> _ASSIGNMENT_: Below are some entries. Copy each line that holds the string "letters".

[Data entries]
========
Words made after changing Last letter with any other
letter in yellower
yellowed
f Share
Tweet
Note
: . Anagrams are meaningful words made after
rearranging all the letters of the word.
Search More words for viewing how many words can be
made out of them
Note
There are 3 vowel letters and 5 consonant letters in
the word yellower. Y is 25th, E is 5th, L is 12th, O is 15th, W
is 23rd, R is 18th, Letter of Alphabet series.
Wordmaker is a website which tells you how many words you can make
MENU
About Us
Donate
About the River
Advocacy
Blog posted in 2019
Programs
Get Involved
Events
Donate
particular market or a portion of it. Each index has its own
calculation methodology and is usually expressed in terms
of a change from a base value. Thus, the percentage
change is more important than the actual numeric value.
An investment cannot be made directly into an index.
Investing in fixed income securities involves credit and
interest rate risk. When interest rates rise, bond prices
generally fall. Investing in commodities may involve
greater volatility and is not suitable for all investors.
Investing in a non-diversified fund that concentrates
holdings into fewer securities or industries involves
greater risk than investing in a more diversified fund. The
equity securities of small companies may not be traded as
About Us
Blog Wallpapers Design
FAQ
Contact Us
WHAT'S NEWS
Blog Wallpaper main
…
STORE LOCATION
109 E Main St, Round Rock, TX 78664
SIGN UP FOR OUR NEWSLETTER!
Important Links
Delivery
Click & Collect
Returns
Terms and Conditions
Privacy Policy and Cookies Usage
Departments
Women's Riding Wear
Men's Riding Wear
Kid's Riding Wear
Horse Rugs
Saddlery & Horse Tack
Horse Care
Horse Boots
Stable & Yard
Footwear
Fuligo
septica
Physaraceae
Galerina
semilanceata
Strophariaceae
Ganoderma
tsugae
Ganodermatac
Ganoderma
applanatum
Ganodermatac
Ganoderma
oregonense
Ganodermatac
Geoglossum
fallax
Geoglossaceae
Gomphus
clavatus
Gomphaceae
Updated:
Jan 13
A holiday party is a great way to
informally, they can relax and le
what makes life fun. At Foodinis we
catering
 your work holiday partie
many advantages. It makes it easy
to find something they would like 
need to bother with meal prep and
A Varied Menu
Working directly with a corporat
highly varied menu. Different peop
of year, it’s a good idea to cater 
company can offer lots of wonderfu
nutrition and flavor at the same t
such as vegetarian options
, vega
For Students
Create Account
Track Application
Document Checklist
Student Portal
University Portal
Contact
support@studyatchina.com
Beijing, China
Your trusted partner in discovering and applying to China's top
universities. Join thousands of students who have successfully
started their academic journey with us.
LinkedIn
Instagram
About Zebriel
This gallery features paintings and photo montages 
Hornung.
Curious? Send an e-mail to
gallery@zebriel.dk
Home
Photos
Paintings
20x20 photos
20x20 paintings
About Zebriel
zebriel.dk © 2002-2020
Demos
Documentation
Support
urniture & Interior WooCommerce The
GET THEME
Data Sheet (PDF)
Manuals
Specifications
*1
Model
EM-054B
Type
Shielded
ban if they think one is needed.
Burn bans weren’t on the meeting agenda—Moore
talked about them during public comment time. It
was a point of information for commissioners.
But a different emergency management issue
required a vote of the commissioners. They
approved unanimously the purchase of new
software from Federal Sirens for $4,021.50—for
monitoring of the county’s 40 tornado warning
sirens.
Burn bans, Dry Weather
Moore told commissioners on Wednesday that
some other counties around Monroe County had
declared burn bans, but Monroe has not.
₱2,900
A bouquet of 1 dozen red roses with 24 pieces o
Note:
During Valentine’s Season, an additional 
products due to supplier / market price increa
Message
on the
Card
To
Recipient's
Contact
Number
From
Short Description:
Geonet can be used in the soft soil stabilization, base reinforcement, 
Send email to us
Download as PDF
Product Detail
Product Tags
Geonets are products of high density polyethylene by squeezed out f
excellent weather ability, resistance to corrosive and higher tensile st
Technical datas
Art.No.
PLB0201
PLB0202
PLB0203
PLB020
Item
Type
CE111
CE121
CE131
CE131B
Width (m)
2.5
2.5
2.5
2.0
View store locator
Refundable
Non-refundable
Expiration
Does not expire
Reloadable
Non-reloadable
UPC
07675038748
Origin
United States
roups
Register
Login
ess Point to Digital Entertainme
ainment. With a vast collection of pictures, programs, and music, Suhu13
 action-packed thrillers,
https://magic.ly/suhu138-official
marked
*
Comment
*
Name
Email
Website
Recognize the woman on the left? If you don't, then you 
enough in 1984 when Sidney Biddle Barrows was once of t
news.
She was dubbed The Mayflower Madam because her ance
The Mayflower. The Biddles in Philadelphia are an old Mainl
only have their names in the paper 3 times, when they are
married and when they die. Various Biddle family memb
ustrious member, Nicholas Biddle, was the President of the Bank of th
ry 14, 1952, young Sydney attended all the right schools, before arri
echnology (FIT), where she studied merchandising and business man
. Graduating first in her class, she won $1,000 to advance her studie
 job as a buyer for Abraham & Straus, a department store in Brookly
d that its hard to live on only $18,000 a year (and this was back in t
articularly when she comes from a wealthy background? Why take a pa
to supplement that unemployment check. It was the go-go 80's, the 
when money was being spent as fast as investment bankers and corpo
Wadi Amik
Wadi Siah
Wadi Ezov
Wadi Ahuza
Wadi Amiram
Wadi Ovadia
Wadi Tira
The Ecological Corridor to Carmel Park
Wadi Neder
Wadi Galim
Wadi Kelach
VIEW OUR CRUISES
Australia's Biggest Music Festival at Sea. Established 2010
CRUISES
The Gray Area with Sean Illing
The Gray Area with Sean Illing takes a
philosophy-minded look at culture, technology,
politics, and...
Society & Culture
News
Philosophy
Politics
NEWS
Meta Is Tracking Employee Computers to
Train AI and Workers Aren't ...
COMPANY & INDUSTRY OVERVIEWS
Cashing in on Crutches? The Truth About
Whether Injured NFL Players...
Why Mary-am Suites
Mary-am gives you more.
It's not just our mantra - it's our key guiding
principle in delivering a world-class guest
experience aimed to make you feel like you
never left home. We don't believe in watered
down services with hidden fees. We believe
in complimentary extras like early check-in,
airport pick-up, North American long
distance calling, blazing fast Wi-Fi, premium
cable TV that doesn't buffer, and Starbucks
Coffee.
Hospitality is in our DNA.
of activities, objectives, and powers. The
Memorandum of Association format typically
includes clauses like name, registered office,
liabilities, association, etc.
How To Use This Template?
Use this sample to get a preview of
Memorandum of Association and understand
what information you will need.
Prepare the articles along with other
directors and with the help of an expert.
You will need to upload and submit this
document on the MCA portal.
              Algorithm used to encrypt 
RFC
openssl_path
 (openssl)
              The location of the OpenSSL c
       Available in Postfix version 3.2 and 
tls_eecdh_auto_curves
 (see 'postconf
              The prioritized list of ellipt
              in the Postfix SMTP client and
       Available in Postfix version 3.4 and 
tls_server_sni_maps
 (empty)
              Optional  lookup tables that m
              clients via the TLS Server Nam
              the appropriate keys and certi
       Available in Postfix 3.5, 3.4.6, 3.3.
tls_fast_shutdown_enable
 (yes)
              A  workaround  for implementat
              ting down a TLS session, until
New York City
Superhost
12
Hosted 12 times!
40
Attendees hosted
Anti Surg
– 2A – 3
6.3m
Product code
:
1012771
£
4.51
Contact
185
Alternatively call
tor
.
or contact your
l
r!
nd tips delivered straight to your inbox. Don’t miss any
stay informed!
========
> _WRITTEN RESPONSE_:
rearranging all the letters of the word.
There are 3 vowel letters and 5 consonant letters in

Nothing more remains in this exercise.